Dataset excerpts:
= = = = = = =

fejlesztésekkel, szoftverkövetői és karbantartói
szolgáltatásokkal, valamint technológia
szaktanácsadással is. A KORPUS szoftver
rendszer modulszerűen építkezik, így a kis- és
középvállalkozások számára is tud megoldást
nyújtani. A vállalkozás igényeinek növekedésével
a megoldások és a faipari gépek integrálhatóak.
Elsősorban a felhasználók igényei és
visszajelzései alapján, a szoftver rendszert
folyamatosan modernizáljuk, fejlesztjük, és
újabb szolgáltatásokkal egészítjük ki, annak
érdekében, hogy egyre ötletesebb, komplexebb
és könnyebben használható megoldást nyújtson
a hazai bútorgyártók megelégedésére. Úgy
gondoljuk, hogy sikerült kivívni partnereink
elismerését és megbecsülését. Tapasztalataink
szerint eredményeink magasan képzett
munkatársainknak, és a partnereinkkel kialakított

= = = = = = =

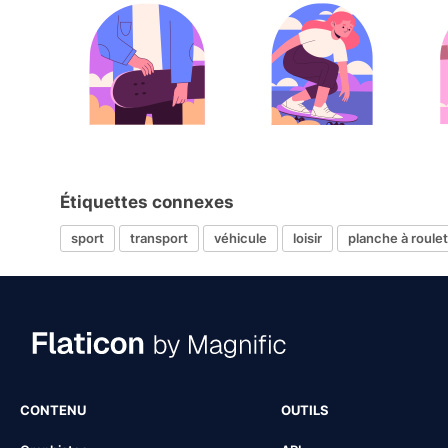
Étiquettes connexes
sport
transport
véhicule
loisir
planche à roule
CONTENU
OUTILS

= = = = = = =

Work task: Look through the listing above and copy each line where the string "szolgáltatásokkal" occurs.

Answer space:
szolgáltatásokkal, valamint technológia
újabb szolgáltatásokkal egészítjük ki, annak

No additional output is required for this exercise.